Alternatively, you can also recreate your instance with a diagnostic startup
script:
-
Run
gcloud compute instances delete
with the--keep-disks
flag.$ gcloud compute instances delete INSTANCE --keep-disks boot
-
Add a new instance with the same disk and specify your startup script.
$ gcloud compute instances create example-instance --disk name=DISK boot=yes --startup-script-url URL
As a starting point, you can use the compute-ssh-diagnostic script to collect diagnostics information for most common issues.
Known Issues
CentOS image
v20131120
introduced a breaking change where iptables are turned on by default.
The
v20131120
release of CentOS 6 image,
centos-6-v20131120
,
has a breaking change where
iptables
are turned on by default. This prevents external traffic from reaching CentOS
instances that are running
centos-6-v20131120
, even if there is
a relevant
Firewall Rule resource
permitting the connection.
As a workaround, users will need to disable iptables or update iptables to permit the desired connection (in addition to permitting the traffic using firewall rules). To disable iptables, run:
# Save your iptable settings
user@centos-instance:~$ sudo service iptables save
# Stop the iptables service
user@centos-instance:~$ sudo service iptables stop
# Disable iptables on start up
user@centos-instance:~$ sudo chkconfig iptables off
To update iptables, review the iptables documentation.
Google-provided images have known bug with the ext4/scsi driver in the stable Debian and CentOS kernels
A known ext4 bug may cause memory leak and eventual crash of a virtual machine instance under heavy persistent disk load. Both centos-6-v20131120 and debian-7-wheezy-v20131120 images are affected.

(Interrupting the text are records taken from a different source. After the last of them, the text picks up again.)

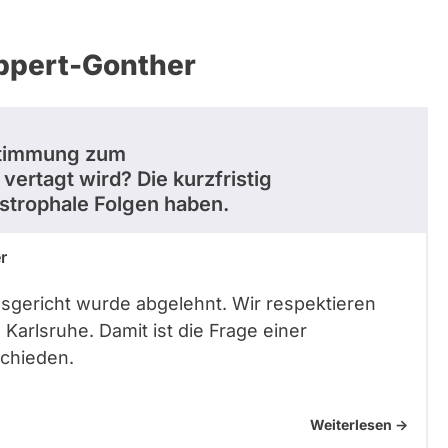
appert-Gonther
bstimmung zum
vertagt wird? Die kurzfristig
strophale Folgen haben.
r
sgericht wurde abgelehnt. Wir respektieren
Karlsruhe. Damit ist die Frage einer
schieden.
Weiterlesen ->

For details, please refer to this Linux Kernel Mailing list thread .
As a workaround, you can use the Debian backport image which contains fixes to this bug.
Instance names longer than 32 characters can cause problems with various UNIX tools.
Date Reported: June 2012
Although instance names can be up to 63 characters, names that are longer than 32 characters may cause some tools to be unreliable, including tools that may run during boot. As a workaround, choose instance names that are shorter than 32 characters.